Pictures aside, reproduce exactly and only the lines below, starting at the one containing "Entregas e Prazos" and ending at the last line.

→ Extracted records
___

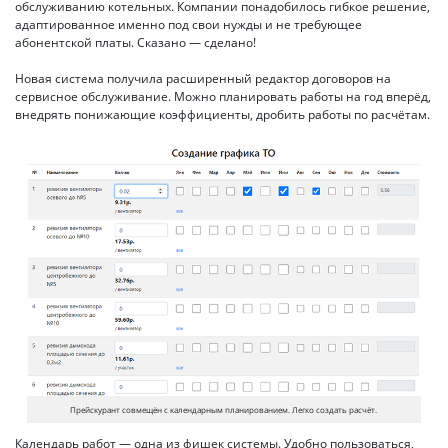
обслуживанию котельных. Компании понадобилось гибкое решение,
адаптированное именно под свои нужды и не требующее
абонентской платы. Сказано — сделано!
Новая система получила расширенный редактор договоров на
сервисное обслуживание. Можно планировать работы на год вперёд,
внедрять понижающие коэффициенты, дробить работы по расчётам.
Прейскурант совмещён с календарным планированием. Легко создать расчёт.
Календарь работ — одна из фишек системы. Удобно пользоваться,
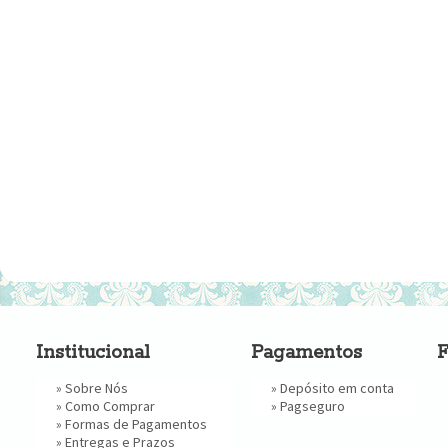
Institucional
Pagamentos
F
»
Sobre Nós
» Depósito em conta
»
Como Comprar
»
Pagseguro
»
Formas de Pagamentos
»
Entregas e Prazos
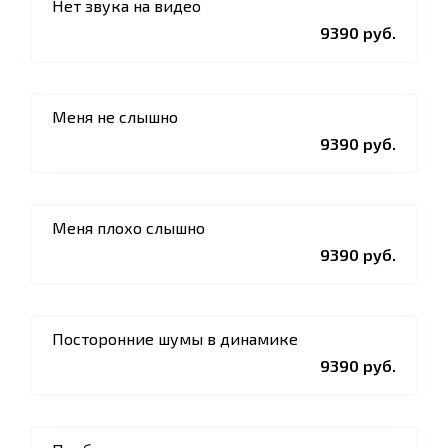
Нет звука на видео
9390 руб.
Меня не слышно
9390 руб.
Меня плохо слышно
9390 руб.
Посторонние шумы в динамике
9390 руб.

___

→ Output below
Entregas e Prazos
Нет звука на видео
9390 руб.
Меня не слышно
9390 руб.
Меня плохо слышно
9390 руб.
Посторонние шумы в динамике
9390 руб.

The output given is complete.